# Municode Scraper
This scraper has 3 functions
- list_of_towns() scrapes the State-wide webpage and returns a single-column dataframe containing the links to each town/county's webpage on Municode
- identify_comparison_table_URL_part1() scrapes the town/county webpage and identifies the part of the webpage that contains information about state vs local law codes
    - This needs to be improved for accuracy. I currently wrote it to just take the last url on the page but that should be amended to actually search for the page that holds the table comparing state and local law codes. The subpages that hold this table have different names depending on the county. 
- scraper() takes in the subpage url that was identified in identify_comparison_table_URL_part1() and scrapes the webpage, returning a two-column dataframe with the State law codes in the first column and the corresponding town/county law codes in the second column
    - This needs to be improved for specificity around what is being scraped. Some subpages contain multiple tables, some contain tables of different dimensions (4 columns instead of 2 columns) -- these differences need to be accounted for so that the right information is being returned in the dataframe.

In [3]:
import pandas as pd 
import os 
import time
from selenium import webdriver
from selenium.webdriver.common.keys import Keys
import re
import requests


In [6]:
def list_of_towns():
    driver = webdriver.Chrome('/Users/holdenbruce/Downloads/chromedriver3')

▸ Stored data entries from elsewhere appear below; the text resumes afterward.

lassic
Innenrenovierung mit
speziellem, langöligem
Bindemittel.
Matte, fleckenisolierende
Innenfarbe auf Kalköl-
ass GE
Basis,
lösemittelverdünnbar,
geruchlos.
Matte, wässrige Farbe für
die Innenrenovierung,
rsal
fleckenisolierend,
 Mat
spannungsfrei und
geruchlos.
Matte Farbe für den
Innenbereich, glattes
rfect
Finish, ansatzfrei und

    # set implicit wait time so that apis/javascript load before we scrape 
    driver.implicitly_wait(5) # seconds

    # url of the county
    url = f"https://library.municode.com/VA"
    # headers to let them know who i am
    headers = {'user-agent': 'class project (hab6xf@virginia.edu)'}
    # xpath of the table in the webpage created by javascript 
    xpathHOME = "/html/body/div[1]/div[2]/ui-view/div[2]/section/div/div"

    driver.get(url)

    # use xpath to get to the table
    data = driver.find_elements_by_xpath(xpathHOME)
    # links = driver.find_elements_by_tag_name("a")
    
    # add a delay of 3 seconds in the function
    time.sleep(2)
    
    # use outerHTML to maintain the html/css/javasript code pulled from the webpage 
    html = data[0].get_attribute("outerHTML")

    r1 = re.findall(r"https://library.municode.com/VA/[\w\.-]+",html)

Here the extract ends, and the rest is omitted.